# That sucked . . .



## jackson1 (Mar 17, 2016)

Well, guess I assumed wrong when I assumed there were no nerves in your ass.  Picked pretty much the same place as usual and went 1.5 inches in a felt the tweak of a nerve.  So i pulled back just slightly, aspirated, and started injecting.  Well, I guess it ticked the nerve again at some point because the needle literally shot itself out of my ass, along with a trickle of blood . . . . WTF.  Still had a CC left, so picked a location about an inch away and had no issues. . .


----------



## bugman (Mar 17, 2016)

I've had my muscle spasm several times In my quad.  Never had any issues with sticking it my butt.. #nohomo


----------



## mickems (Mar 17, 2016)

when injecting anything into your butt, always aim for the center.


----------



## John Ziegler (Mar 17, 2016)

jackson1 said:


> Picked pretty much the same place as usual



That's the problem, try to alternate cheeks and positions on the cheek.

Your ass is saying find another location you've pinned this spot too much already.


----------



## ECKSRATED (Mar 17, 2016)

Funny story. My buddy was complaining about how bad his shots were hurting him. He runs the same gear I do and it's painless. So come to find out he was having his girl pin for him. He would lean uo against the wall and flex his asscheeks then made her jab him. I said what the ****kkkkkkkkkkkk. Told him to lay on the bed and relax his muscle before she injects. He said na dude that's not how u do it blah blah blah. I said ok. Lol. A couple weeks later he tells me he tried the way I said and has had no pain since. Idiot.

I can't imagine sticking a needle into a flexed asscheek. Ouch.


----------



## ToolSteel (Mar 18, 2016)

Zeigler Robertson said:


> That's the problem, try to alternate cheeks and positions on the cheek.
> 
> Your ass is saying find another location you've pinned this spot too much already.
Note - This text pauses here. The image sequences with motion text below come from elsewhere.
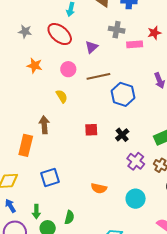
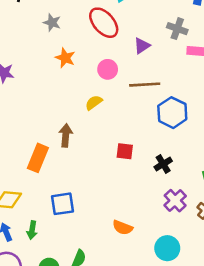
gray star: (25, 31) -> (52, 23), moved
yellow semicircle: (62, 96) -> (94, 103), turned -104
green arrow: (36, 212) -> (32, 230), moved

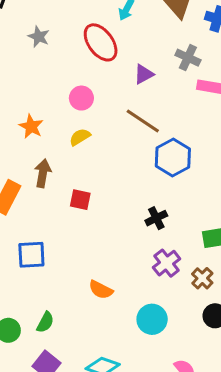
orange star: (65, 58) -> (31, 126), moved
pink circle: (108, 69) -> (81, 98), moved
brown line: (145, 85) -> (143, 121), turned 32
red square: (125, 151) -> (80, 200), moved

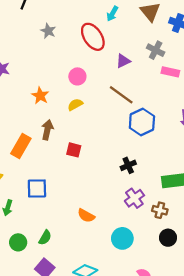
brown cross: (202, 278) -> (160, 210), turned -32

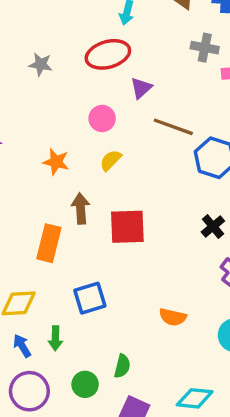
red ellipse: (93, 37) -> (108, 54), turned -56
purple triangle: (123, 61) -> (141, 88), moved
red square: (74, 150) -> (127, 227), size x1.6

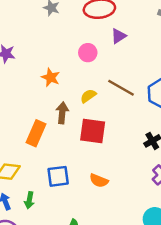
brown line: (173, 127) -> (121, 88), moved
yellow semicircle: (111, 160) -> (88, 96), moved
orange semicircle: (173, 317) -> (99, 181), moved

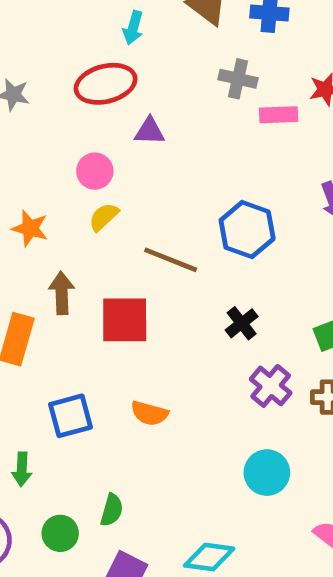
purple triangle: (119, 36) -> (149, 131), turned 42
brown line: (121, 88) -> (171, 260), moved
yellow semicircle: (88, 96) -> (104, 217), moved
That has absolutely nothing to do with hitting a nerve.


----------



## bvs (Mar 18, 2016)

Zeigler Robertson said:


> That's the problem, try to alternate cheeks and positions on the cheek.
> 
> Your ass is saying find another location you've pinned this spot too much already.



yeah this has nothing to do with nerves nor is your ass 'telling' you anything
its possible you hit an artery


----------



## snake (Mar 18, 2016)

ECKSRATED said:


> Funny story. My buddy was complaining about how bad his shots were hurting him. He runs the same gear I do and it's painless. So come to find out he was having his girl pin for him. He would lean uo against the wall and flex his asscheeks then made her jab him. I said what the ****kkkkkkkkkkkk. Told him to lay on the bed and relax his muscle before she injects. He said na dude that's not how u do it blah blah blah. I said ok. Lol. A couple weeks later he tells me he tried the way I said and has had no pain since. Idiot.
> 
> I can't imagine sticking a needle into a flexed asscheek. Ouch.



She knew. Bitches can be so sadistic!


----------



## grind4it (Mar 18, 2016)

I got tattooos on my VGs. I hit the right spot everytime.......that's what she said


----------



## John Ziegler (Mar 18, 2016)

bvs said:


> yeah this has nothing to do with nerves nor is your ass 'telling' you anything
> its possible you hit an artery



So are you guys saying to go ahead and pin a "usual spot" because it is perfectly safe ?

Is it at all possible that if you pin the same spot over and over it may get tender irritated and maybe even hurt if you keep pinning it ?


----------



## ECKSRATED (Mar 18, 2016)

Is that really your tattoo? What is it?  Better not be my bitch nandy!!!!


----------



## PillarofBalance (Mar 18, 2016)

Zeigler Robertson said:


> So are you guys saying to go ahead and pin a "usual spot" because it is perfectly safe ?
> 
> Is it at all possible that if you pin the same spot over and over it may get tender irritated and maybe even hurt if you keep pinning it ?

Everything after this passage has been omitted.